Gaughan met with Herbert and prosecutors in chambers for about 17 minutes to discuss how the case will move forward.
“My plan is, we’re going to do this like the other high-profile cases,” said Gaughan, once he and the attorneys had returned to the courtroom. There will be regular court appearances, as well as in-chambers meetings with the attorneys, he said.
The judge’s six-year term expires next year, meaning he would need approval from 60 percent of voters to keep his seat on the bench. The retention vote is likely to happen before Van Dyke’s trial — first-degree murder cases rarely go to trial in Cook County within a year.
Gaughan, who has been on the bench since 1991, was most recently recommended for retention in 2010 by the Judicial Performance Commission of Cook County, which cited his smarts and case-management skills but noted “criticism with regard to his temper, particularly as directed toward attorneys in his courtroom.”
McDonald’s great-uncle Marvin Hunter told reporters after court that he was asking for the entire trial to be televised in order to hold public officials accountable.
“We now believe that it would be in the best interest of fairness and justice in this case if it was televised from gavel to gavel because we really believe that there is a culture in the county of Cook, with the Police Department and the criminal justice system, where police feel comfortable with murdering African-American people,” Hunter said.
He said the shootings last weekend of Quintonio LeGrier, 19, and his 55-year-old neighbor Bettie Jones show Chicago police officers continue to “have some sense of comfortability within yourself to believe you can do this without any kind of recourse.”
Although one judge said Tuesday’s hearing could be recorded, the arraignment was not documented by the sole cameraman present, apparently because of confusion over whether Gaughan allowed it.
Van Dyke’s attorney told reporters he has no opinion yet on whether the trial should be televised and said he has not yet decided if he will ask that the trial be moved to a location outside Cook County.
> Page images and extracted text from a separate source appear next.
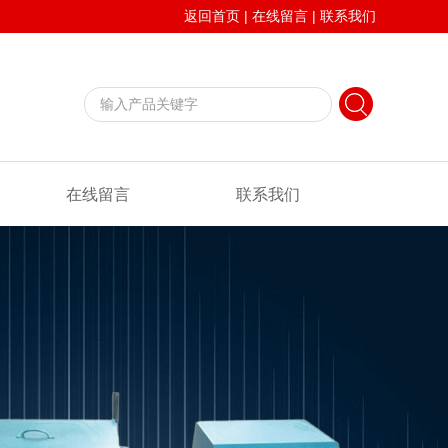
返回首页
|
在线留言
|
联系我们
在线留言
联系我们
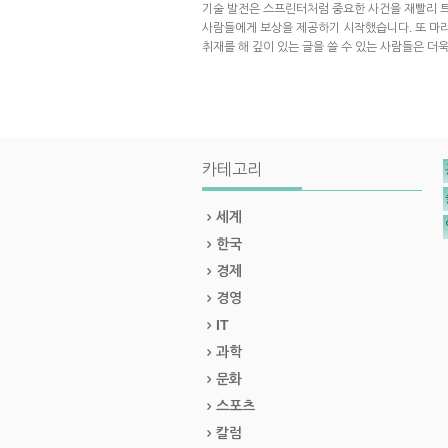
기술 발전은 스프린터처럼 중요한 사건을 재빨리 
사람들에게 보상을 제공하기 시작했습니다. 또 마라
취재를 해 깊이 있는 글을 쓸 수 있는 사람들은 더
카테고리
세계
한국
경제
경영
IT
과학
문화
스포츠
칼럼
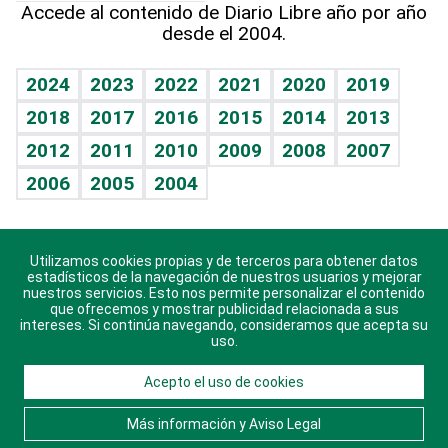
Accede al contenido de Diario Libre año por año
desde el 2004.
Diario de nutrición
BRV
Mundo gamer
RSS
Vida y familia
TBT Deportivo
Guía del dinero
Horóscopos
2024
2023
2022
2021
2020
2019
Eñe
2018
2017
2016
2015
2014
2013
Crucigramas
2012
2011
2010
2009
2008
2007
Celebrando la vida
2006
2005
2004
Sin complejos
En pocas palabras
Utilizamos cookies propias y de terceros para obtener datos
Descarga nuestras aplicaciones para Android, iOS y
Escuchando al corazón
estadísticos de la navegación de nuestros usuarios y mejorar
sistema Huawei.
nuestros servicios. Esto nos permite personalizar el contenido
que ofrecemos y mostrar publicidad relacionada a sus
Economía Personal
intereses. Si continúa navegando, consideramos que acepta su
uso.
Consulta Libre
Acepto el uso de cookies
© 2021 Diario Libre, todos los derechos reservados.
Consulta el
Aviso Legal
. Ponte en
Contacto
con
Más información y Aviso Legal
nosotros y conoce más sobre Diario Libre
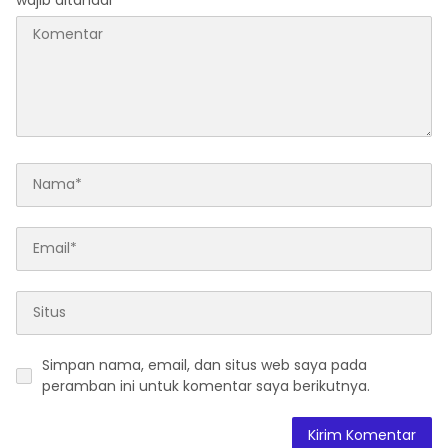
Simpan nama, email, dan situs web saya pada
peramban ini untuk komentar saya berikutnya.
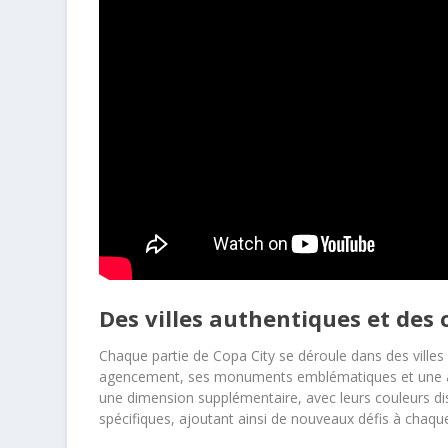
Des villes authentiques et des 
Chaque partie de Copa City se déroule dans des ville
agencement, ses monuments emblématiques et une atm
une dimension supplémentaire, avec leurs couleurs dist
spécifiques, ajoutant ainsi de nouveaux défis à chaqu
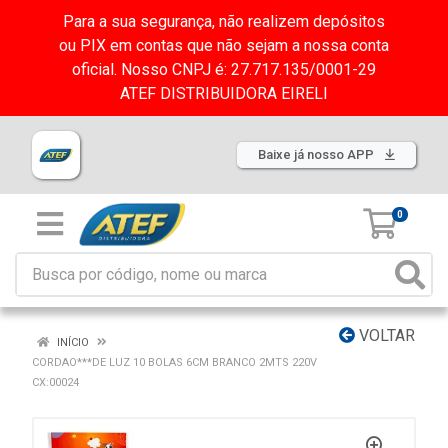
Para a sua segurança, não realizem depósitos
ou PIX em contas que não sejam a nossa conta
oficial. Nosso CNPJ é: 27.717.135/0001-29
ATEF DISTRIBUIDORA EIRELI
Baixe já nosso APP
0
VOLTAR
INÍCIO
CORDAO***DE LUZ 10 BOLAS 6CM BRANCO 2MTS 220V
CX:00024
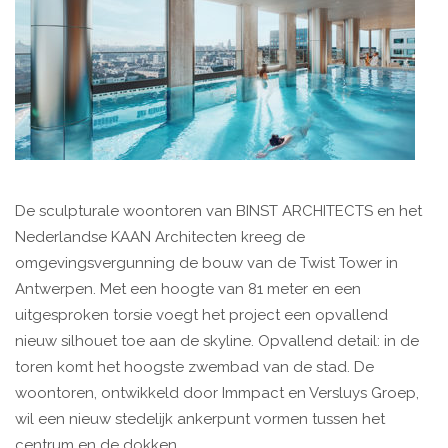
De sculpturale woontoren van BINST ARCHITECTS en het
Nederlandse KAAN Architecten kreeg de
omgevingsvergunning de bouw van de Twist Tower in
Antwerpen. Met een hoogte van 81 meter en een
uitgesproken torsie voegt het project een opvallend
nieuw silhouet toe aan de skyline. Opvallend detail: in de
toren komt het hoogste zwembad van de stad. De
woontoren, ontwikkeld door Immpact en Versluys Groep,
wil een nieuw stedelijk ankerpunt vormen tussen het
centrum en de dokken.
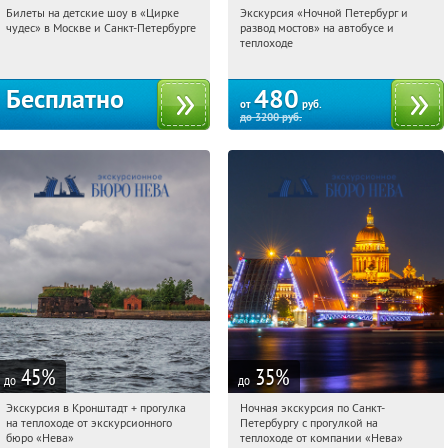
Билеты на детские шоу в «Цирке
Экскурсия «Ночной Петербург и
14:28:01
Получили:
3285
14:28:01
Купи первым!
чудес» в Москве и Санкт-Петербурге
развод мостов» на автобусе и
Площадь Восстания
теплоходе
Бесплатно
480
от
руб.
до
3200
руб.
45
%
35
%
до
до
Экскурсия в Кронштадт + прогулка
Ночная экскурсия по Санкт-
14:28:01
Купи первым!
14:28:01
Купили:
5
на теплоходе от экскурсионного
Петербургу с прогулкой на
Гостиный двор
Гостиный двор
бюро «Нева»
теплоходе от компании «Нева»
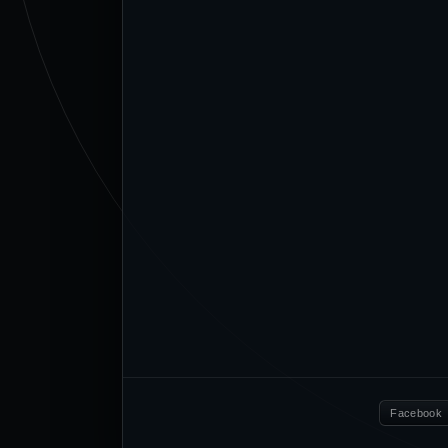
Facebook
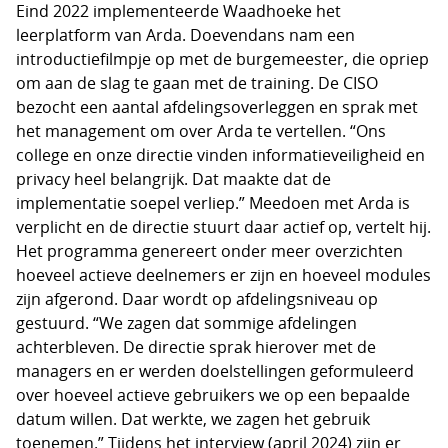
Eind 2022 implementeerde Waadhoeke het
leerplatform van Arda. Doevendans nam een
introductiefilmpje op met de burgemeester, die opriep
om aan de slag te gaan met de training. De CISO
bezocht een aantal afdelingsoverleggen en sprak met
het management om over Arda te vertellen. “Ons
college en onze directie vinden informatieveiligheid en
privacy heel belangrijk. Dat maakte dat de
implementatie soepel verliep.” Meedoen met Arda is
verplicht en de directie stuurt daar actief op, vertelt hij.
Het programma genereert onder meer overzichten
hoeveel actieve deelnemers er zijn en hoeveel modules
zijn afgerond. Daar wordt op afdelingsniveau op
gestuurd. “We zagen dat sommige afdelingen
achterbleven. De directie sprak hierover met de
managers en er werden doelstellingen geformuleerd
over hoeveel actieve gebruikers we op een bepaalde
datum willen. Dat werkte, we zagen het gebruik
toenemen.” Tijdens het interview (april 2024) zijn er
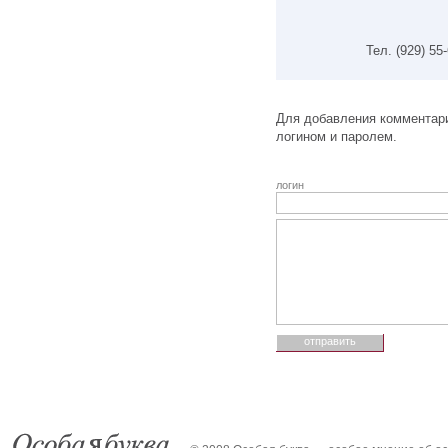
Тел. (929) 55
Для добавления комментари
логином и паролем.
логин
He had previously said Mayor Rahm Emanuel’s repeated comments about the case and Van Dyke was “Exhibit A” for the need for the change.
Herbert said prosecutors turned over to him today a first batch of evidence in the case, including transcripts and video of the shooting.
“He’s doing OK, he’s hanging in there,” Herbert said of Van Dyke. “He wants his story to get out so that people don’t see him as this coldblooded killer, but that’s what the trial is for.”
The case has created a firestorm after the release last month of a dash-cam video showing Van Dyke shooting McDonald 16 times within seconds of stepping out of his police car as the black teen moved away from the white officer.
Van Dyke’s lawyer has said the veteran officer feared for his life when he shot McDonald on a Southwest Side street in October 2014.
The indictment against Van Dyke marked the first time a Chicago police officer has been charged with first-degree murder for an on-duty fatality in nearly 35 years.
The Police Department suspended Van Dyke without pay after he was charged. Van Dyke had been placed on paid desk duty after the shooting last year.